Albert proposes to avoid counting traditional stack comments but to add the stack effect at the end of the stack comments. This results in simpler code:

A poor man's stack checker for noForth - (an) 02may2023

: STACK.CHECK ( stack-growth nfa -- )
    depth
    swap r> 2>r         \ save nfa
    +    r> 2>r         \ save expected depth
    dive                \ finish the main word now
    2r> depth -         \ depth not as expected?
    dup if cr ." Error in "
           over count hx 1F and type space
           dup s>d if ." +" then negate .
           ?abort
    then 2drop ;
    
0 value CHECK?

: (? ( -- )
    [char] ) parse + 2 -        \ read "n)"
    check?
    if  count swap c@           \ sign and digit
        [char] 0 - swap
        [char] - = if negate then
        postpone literal                \ expected stack growth
        created lfa>n postpone literal  \ nfa of main word
        postpone stack.check
    exit then
    drop ; immediate

Use:
Start a definition with (? … n) which means that at EXIT the stack is expected to have n elements more, or less, depending on the sign of n.
n consists of two characters, the first must be + or -, the second a digit in [0,9]. See examples below.

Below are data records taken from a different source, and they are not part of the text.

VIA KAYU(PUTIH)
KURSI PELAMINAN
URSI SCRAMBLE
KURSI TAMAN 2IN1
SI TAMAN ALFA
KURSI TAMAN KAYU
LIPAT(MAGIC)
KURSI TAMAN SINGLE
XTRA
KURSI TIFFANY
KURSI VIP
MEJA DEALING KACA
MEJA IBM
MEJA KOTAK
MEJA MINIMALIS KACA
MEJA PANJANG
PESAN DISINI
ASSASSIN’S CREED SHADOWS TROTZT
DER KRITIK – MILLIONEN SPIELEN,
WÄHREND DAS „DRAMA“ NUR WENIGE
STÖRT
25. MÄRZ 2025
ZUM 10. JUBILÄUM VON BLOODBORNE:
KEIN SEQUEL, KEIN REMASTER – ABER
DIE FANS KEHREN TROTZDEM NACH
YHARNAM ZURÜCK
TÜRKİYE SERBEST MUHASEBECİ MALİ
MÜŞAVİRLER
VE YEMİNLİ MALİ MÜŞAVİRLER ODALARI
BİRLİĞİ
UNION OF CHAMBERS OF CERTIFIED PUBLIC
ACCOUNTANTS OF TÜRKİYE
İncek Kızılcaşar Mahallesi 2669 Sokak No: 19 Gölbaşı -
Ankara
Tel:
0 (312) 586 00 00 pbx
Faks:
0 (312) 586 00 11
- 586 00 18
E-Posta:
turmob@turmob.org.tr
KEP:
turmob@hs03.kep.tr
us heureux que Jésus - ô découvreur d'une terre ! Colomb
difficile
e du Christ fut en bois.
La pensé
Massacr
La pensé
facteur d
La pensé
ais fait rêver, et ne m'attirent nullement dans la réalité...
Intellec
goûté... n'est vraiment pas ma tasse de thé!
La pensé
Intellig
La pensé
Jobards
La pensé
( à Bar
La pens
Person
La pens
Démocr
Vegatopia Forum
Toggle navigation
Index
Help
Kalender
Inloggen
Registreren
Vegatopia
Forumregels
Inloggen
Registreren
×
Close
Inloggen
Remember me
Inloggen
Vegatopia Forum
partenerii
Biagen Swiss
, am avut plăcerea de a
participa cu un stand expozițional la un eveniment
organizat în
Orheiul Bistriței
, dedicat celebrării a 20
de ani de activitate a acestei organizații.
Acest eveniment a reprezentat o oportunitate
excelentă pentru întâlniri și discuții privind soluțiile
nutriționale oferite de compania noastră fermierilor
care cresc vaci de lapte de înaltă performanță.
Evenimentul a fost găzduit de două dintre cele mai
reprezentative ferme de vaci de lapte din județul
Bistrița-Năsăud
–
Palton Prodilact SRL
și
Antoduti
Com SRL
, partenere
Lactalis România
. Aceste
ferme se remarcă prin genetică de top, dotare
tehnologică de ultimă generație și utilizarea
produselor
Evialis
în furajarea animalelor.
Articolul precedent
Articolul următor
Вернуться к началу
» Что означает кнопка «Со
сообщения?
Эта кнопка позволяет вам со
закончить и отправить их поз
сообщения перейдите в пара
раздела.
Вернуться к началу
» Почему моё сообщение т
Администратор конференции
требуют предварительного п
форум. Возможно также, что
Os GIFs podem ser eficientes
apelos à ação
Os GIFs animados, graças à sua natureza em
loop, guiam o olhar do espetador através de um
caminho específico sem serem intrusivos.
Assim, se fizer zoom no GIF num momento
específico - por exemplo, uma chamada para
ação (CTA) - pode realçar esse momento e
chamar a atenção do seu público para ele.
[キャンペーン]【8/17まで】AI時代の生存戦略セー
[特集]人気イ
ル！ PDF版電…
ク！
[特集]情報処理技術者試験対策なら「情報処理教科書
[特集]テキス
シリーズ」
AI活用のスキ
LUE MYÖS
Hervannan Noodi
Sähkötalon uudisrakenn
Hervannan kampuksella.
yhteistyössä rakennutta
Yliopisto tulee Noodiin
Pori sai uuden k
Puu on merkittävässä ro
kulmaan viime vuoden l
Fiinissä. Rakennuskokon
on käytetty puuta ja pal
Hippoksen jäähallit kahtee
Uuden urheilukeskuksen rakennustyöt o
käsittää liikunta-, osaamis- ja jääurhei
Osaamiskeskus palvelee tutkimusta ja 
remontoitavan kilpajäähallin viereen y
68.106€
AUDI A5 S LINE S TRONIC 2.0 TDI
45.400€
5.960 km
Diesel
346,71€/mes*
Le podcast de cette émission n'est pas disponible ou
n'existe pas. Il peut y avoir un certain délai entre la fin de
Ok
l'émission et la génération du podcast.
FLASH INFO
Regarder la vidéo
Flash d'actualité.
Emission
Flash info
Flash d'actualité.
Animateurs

Usual stack comment is possible between (? and n), for example:

: ?NEGATE  (? x y -- x' -1) 0< if negate then ;

A flag in the value CHECK? determines whether the stack checker will be compiled or not.

Typical noForth words in the code:

DIVE    Exchange IP and top of return stack
?ABORT  Same as ABORT" <name>" - in this case the effect is the same as ABORT" STACK.CHECK"
CREATED LFA of the definition which is being build at the moment
LFA>N   LFA -> NFA
HX      The following number is in HEX

Examples

true to check?
: T1 (? +1) ?dup ;      \ stack is expected to grow with 1 element
: T2 (? +2) ;           \ stack should grow with 2 elements
: T3 (? -3) ;           \ stack should shrink with 3 elements
: T4 (? +0) ;           \ stack depth should not change

Test results

@)5 t1 .s 2drop ( 5 5 ) OK.0
@)0 t1 .s drop
Error in T1 -1
       Msg from STACK.CHECK \ Error # AB29 -54D7
( this means that there is 1 element less than expected on the stack )

@)t2
Error in T2 -2
     Msg from STACK.CHECK \ Error # AB29 -54D7
( 2 elements less than expected )

@)t3
Error in T3 3
     Msg from STACK.CHECK \ Error # AB29 -54D7
( 3 elements more than expected )

@)t4  OK.0

Please add it at the end of this document.